Flotteurs Argo de type Arvor vus ici au bassin d’essais du centre Ifremer Bretagne. Descendant du flotteur Provor, il présente de nombreuses avancées technologiques et a été miniaturisé. Il est passé d’un poids de 35 kg à 20 kg, d’une hauteur de 2,40 m à 2 m, et son diamètre a diminué de 20 cm à 6 cm. © Stéphane Lesbats, Ifremer
Flotteurs Argo de type Arvor vus ici au bassin d’essais du centre Ifremer Bretagne. Descendant du flotteur Provor, il présente de nombreuses avancées technologiques et a été miniaturisé. Il est passé d’un poids de 35 kg à 20 kg, d’une hauteur de 2,40 m à 2 m, et son diamètre a diminué de 20 cm à 6 cm. © Stéphane Lesbats, Ifremer

 

Les balises Argo travaillent de concert avec les satellites

Le réseau Argo est complémentaire d’autres instruments, embarqués à bord de bateaux ou de satellites. L’utilisation conjointe d'outils spatiaux et des sondes Argo « permet d’avoir des vues complémentaires de la circulation des océans et de sa dynamique ». On utilise aussi les données de surface d'Argo pour calibrer et valider les mesures acquises par les satellites qui sont seulement « capables de mesurer l’information réfléchie par le premier micron de la surface, alors qu’Argo peut mesurer les premiers mètres de la couche d’eau ».

Les mesures d’Argo sont ainsi à l’origine de plus de 2.000 publications scientifiques dont beaucoup révèlent le réchauffement des océans depuis le début du XXe siècle. Exemple de résultats significatifs : le réseau Argo est le principal fournisseur de données océaniques in situ. On lui doit notamment des mesures très précises qui ont permis de déterminer que « 93 % de l’excès de chaleur introduit dans le système terrestre par l’intensification de l’effet de serre depuis 1971 a été stocké dans les océans ». C’est aussi la principale source d’information pour « établir ce chiffre de manière fiable avec une marge d'erreur historiquement faible et d'en étudier la distribution géographique ». Avec Argo, les climatologues ont aussi déterminé que le « tiers de la hausse moyenne du niveau de la mer entre 1993 et 2010 était dû au réchauffement de l’océan ».

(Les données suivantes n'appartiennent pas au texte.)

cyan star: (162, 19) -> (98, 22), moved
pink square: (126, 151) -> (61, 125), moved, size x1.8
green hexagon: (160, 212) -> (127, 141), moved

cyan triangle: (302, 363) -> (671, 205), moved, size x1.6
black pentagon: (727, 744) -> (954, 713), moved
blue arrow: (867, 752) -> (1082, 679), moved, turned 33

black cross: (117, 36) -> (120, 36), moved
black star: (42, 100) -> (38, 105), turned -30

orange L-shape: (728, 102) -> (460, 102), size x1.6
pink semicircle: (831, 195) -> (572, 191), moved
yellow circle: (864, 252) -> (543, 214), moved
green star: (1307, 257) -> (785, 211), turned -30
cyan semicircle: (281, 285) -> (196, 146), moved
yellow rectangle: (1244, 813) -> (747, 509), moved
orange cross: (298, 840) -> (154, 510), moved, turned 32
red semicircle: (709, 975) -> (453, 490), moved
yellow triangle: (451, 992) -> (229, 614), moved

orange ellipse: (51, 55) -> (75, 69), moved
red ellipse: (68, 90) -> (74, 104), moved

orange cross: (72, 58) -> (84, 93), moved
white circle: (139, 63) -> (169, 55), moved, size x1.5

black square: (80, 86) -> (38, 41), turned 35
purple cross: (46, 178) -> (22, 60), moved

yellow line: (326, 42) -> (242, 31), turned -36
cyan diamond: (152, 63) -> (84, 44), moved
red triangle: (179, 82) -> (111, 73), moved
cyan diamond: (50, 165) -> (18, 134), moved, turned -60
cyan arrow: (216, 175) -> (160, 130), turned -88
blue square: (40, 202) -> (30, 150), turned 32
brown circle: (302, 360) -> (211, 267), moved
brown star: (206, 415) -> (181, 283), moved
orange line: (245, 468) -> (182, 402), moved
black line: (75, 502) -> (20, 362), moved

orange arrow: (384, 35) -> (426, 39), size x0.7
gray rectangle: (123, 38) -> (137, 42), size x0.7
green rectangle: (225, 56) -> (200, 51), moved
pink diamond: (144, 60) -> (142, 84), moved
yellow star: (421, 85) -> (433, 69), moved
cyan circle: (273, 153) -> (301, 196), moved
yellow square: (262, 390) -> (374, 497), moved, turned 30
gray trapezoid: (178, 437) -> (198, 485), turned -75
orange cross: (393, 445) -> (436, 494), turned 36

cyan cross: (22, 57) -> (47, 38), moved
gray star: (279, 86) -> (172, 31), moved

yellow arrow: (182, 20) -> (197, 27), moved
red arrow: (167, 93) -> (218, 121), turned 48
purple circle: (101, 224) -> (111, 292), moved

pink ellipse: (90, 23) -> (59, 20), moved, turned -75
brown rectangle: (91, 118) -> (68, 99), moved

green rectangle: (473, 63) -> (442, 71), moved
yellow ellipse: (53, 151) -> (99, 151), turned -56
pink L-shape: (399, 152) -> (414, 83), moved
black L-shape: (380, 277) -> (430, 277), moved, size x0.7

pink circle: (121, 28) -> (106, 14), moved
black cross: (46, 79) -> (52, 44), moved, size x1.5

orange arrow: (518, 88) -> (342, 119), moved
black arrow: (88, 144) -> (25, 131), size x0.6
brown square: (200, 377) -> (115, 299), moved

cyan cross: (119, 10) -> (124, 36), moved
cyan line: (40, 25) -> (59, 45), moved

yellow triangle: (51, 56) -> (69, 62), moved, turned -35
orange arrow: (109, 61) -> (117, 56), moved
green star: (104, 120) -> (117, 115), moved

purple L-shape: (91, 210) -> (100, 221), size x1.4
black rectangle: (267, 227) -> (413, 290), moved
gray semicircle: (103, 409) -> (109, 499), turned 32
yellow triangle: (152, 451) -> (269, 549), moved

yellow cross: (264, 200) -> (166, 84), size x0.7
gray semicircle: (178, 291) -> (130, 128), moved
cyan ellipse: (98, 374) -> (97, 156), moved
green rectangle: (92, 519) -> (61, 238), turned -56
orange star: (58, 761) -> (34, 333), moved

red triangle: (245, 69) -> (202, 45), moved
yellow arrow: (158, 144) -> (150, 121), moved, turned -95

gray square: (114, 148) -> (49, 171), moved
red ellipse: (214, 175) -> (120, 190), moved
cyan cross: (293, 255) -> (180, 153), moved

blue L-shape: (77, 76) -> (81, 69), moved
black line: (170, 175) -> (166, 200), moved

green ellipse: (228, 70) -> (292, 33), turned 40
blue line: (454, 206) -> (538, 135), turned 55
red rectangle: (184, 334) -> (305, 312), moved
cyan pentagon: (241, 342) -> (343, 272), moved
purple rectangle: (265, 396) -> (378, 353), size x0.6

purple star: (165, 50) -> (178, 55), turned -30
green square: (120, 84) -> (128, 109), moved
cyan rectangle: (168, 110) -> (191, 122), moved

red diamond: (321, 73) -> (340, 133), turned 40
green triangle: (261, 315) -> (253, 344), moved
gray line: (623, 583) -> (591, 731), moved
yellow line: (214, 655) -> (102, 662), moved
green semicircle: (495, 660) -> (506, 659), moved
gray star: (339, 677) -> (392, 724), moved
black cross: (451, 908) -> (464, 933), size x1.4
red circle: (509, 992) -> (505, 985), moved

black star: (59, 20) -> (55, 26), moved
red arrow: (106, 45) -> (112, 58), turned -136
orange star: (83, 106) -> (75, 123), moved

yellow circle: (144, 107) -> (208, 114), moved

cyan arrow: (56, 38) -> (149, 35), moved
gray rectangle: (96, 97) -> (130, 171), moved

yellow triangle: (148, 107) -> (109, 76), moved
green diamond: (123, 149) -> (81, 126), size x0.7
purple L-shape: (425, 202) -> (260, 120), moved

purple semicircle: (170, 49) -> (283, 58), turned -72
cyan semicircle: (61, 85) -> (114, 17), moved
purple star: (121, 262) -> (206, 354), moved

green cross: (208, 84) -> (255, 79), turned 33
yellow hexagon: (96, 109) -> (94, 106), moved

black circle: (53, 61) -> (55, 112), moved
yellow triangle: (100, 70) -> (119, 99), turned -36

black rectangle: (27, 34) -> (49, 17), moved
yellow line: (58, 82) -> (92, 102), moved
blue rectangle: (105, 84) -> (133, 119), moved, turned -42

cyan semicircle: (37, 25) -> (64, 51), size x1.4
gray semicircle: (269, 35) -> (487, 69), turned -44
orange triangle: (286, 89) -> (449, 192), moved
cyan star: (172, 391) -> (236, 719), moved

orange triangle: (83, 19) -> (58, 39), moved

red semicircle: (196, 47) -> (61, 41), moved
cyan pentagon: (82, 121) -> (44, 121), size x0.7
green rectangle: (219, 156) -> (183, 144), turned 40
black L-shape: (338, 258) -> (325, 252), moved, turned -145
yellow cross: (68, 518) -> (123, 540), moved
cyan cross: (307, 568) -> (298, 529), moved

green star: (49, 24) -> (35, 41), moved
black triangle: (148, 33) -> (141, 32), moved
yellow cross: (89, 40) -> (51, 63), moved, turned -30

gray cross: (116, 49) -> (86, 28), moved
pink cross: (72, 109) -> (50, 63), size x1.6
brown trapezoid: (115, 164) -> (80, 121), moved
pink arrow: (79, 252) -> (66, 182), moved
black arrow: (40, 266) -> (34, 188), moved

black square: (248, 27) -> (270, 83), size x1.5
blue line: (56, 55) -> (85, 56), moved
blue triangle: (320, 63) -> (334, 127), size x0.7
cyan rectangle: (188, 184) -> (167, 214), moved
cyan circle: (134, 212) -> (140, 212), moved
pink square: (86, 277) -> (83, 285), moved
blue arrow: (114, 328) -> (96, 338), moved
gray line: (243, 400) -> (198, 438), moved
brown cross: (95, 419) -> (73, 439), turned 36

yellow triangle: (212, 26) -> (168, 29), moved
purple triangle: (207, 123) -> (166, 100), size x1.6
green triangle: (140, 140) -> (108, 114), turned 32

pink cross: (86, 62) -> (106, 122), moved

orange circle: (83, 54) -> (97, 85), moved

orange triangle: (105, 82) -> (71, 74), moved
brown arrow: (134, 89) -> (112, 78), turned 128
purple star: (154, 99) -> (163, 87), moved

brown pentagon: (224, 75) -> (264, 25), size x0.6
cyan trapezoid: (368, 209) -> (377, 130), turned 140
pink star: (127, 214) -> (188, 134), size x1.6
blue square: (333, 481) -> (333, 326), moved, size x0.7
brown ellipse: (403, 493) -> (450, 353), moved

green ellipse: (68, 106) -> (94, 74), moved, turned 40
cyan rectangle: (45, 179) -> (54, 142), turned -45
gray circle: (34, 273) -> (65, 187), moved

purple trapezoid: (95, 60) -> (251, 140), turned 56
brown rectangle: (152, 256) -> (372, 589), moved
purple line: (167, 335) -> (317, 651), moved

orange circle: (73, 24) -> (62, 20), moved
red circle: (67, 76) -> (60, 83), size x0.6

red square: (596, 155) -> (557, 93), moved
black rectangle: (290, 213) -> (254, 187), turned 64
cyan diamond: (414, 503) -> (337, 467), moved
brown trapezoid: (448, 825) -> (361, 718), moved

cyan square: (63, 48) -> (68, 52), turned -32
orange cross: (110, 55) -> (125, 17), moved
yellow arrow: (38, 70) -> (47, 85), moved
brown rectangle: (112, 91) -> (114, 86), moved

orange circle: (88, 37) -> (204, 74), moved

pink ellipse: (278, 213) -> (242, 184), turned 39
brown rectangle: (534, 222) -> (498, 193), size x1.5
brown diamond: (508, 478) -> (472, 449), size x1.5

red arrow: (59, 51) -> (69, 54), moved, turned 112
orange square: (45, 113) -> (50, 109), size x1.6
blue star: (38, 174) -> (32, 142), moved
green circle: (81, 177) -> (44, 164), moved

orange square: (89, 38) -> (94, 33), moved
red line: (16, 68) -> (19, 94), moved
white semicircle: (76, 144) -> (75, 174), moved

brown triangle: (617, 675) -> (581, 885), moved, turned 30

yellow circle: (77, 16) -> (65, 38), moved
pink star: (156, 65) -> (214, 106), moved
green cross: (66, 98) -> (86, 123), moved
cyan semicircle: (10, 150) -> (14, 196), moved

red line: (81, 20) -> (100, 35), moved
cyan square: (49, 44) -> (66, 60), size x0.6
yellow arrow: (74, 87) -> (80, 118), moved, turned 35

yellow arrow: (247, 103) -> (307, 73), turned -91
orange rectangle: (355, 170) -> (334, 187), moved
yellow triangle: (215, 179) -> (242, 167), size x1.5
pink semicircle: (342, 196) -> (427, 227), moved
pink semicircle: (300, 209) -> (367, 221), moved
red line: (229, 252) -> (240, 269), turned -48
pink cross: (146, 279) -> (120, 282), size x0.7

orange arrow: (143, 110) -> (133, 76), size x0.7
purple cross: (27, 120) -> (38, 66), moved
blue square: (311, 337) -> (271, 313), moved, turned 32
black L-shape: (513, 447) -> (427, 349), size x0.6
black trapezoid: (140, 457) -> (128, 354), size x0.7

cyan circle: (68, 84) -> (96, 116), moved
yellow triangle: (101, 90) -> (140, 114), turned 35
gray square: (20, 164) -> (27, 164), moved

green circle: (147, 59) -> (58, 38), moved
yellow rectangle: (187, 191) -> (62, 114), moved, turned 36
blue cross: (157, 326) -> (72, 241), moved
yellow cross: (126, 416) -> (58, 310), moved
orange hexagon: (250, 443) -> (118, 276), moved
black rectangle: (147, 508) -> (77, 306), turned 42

Enfin, au début de la mise en place des sondes Argo, la « communauté n’avait pas encore idée du rôle majeur que joue l’océan austral dans la dynamique globale ». En couvrant la totalité des océans de l’hémisphère sud et sans biais saisonniers, les sondes Argo ont corrigé ce défaut. Les océanographes se sont ainsi rendu compte qu’ils avaient « probablement sous-estimé l'ampleur du changement du contenu de chaleur dans l'océan austral ». Ainsi, par leur densité et leur qualité, les données Argo permettent de mieux comprendre l'information contenue dans les bases de données historiques.

(1) L'hypothèse est que chaque profil Argo de température est représentatif d'un certain volume d'océan à une date donnée. Donc, plus le réseau de profils est dense, plus l'erreur sur la représentativité spatiotemporelle est faible et plus le calcul de la quantité de chaleur intégrée est fiable.